> Task details:
Given the records below, pull every line with the word "Program" into the answer.

> Dataset:
- - - - -

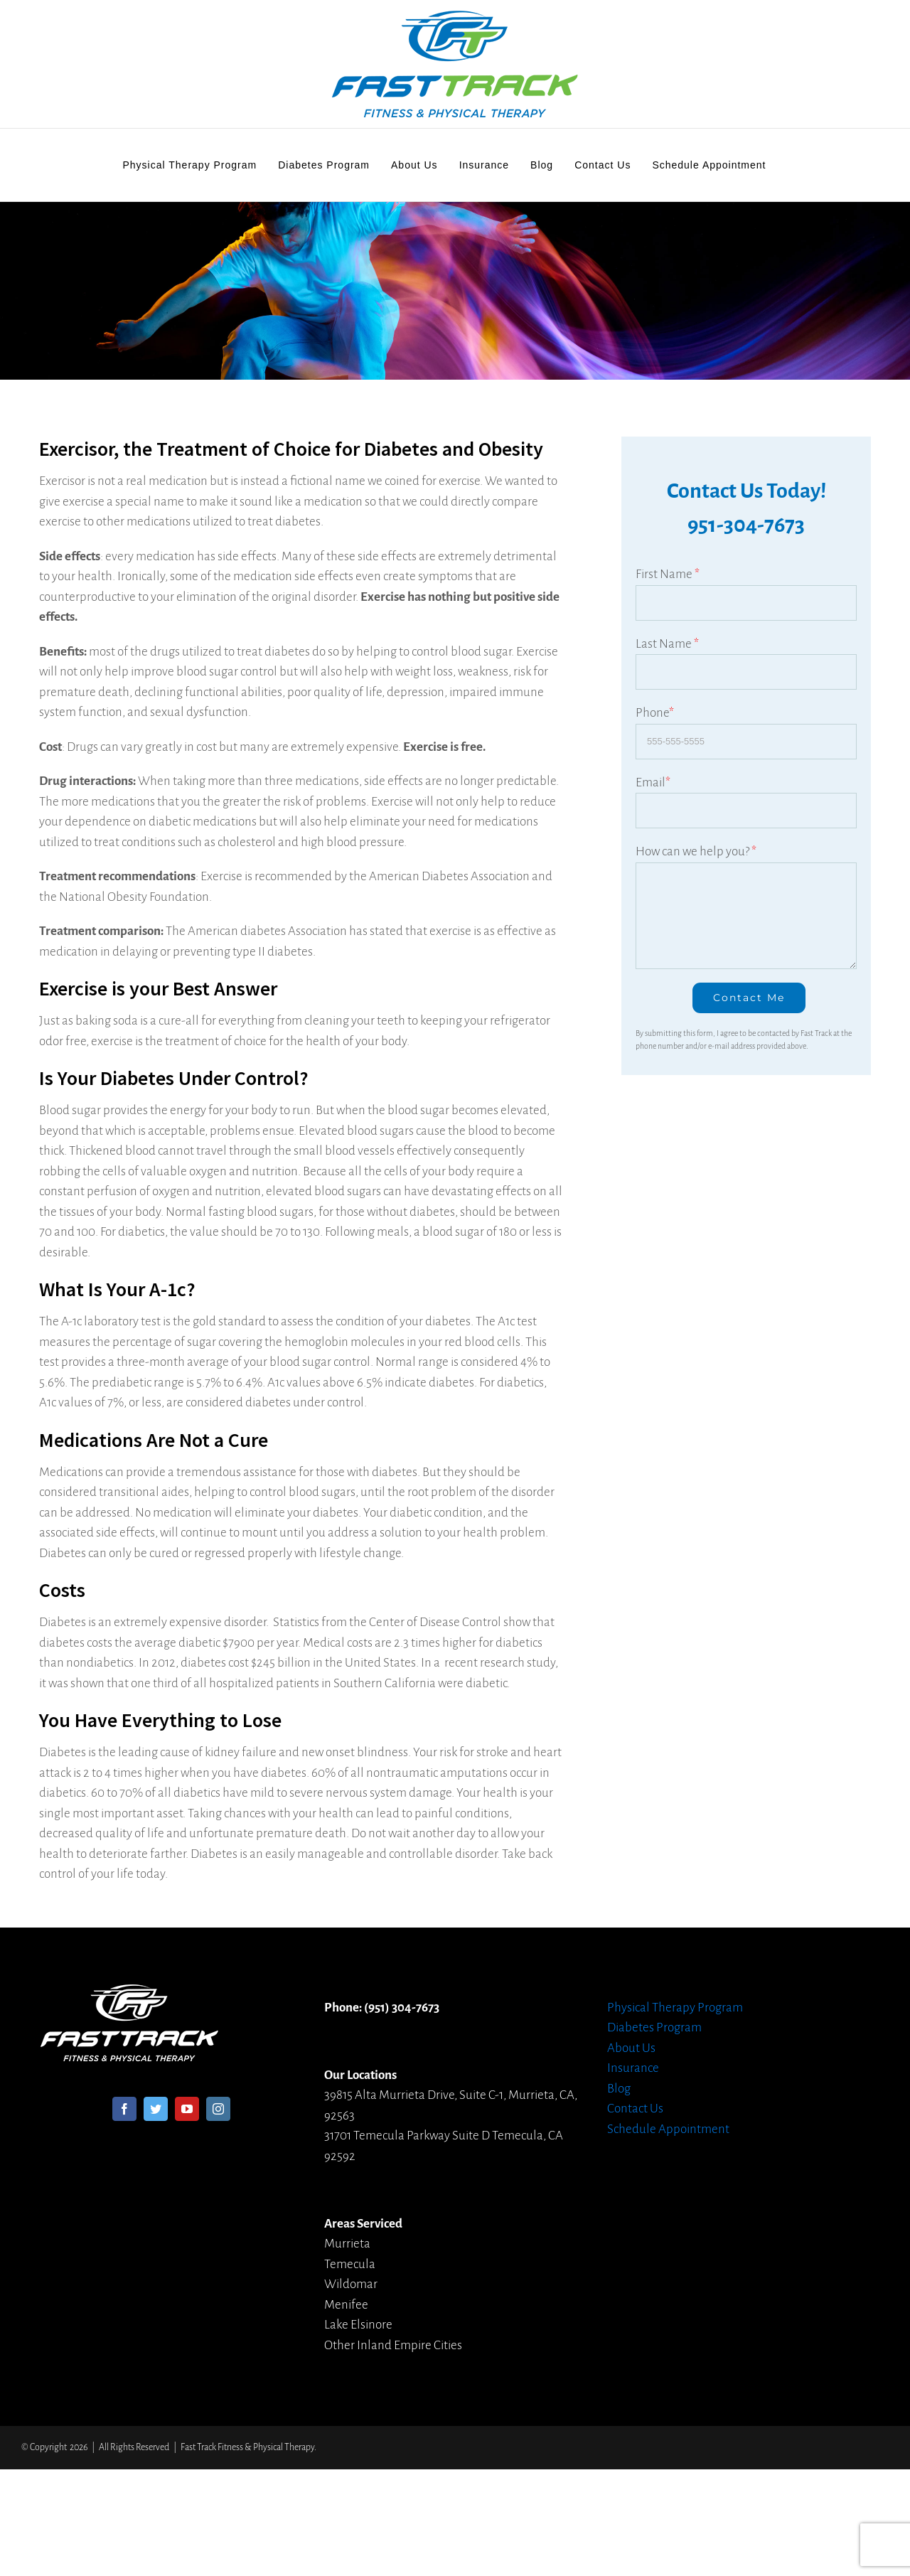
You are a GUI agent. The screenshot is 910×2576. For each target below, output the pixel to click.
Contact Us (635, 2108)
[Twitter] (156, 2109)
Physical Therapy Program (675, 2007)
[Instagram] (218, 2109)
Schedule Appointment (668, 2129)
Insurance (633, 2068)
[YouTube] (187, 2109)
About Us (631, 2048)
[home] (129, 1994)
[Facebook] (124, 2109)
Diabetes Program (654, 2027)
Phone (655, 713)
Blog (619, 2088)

- - - - -

> Answer box:
Physical Therapy Program (675, 2007)
Diabetes Program (654, 2027)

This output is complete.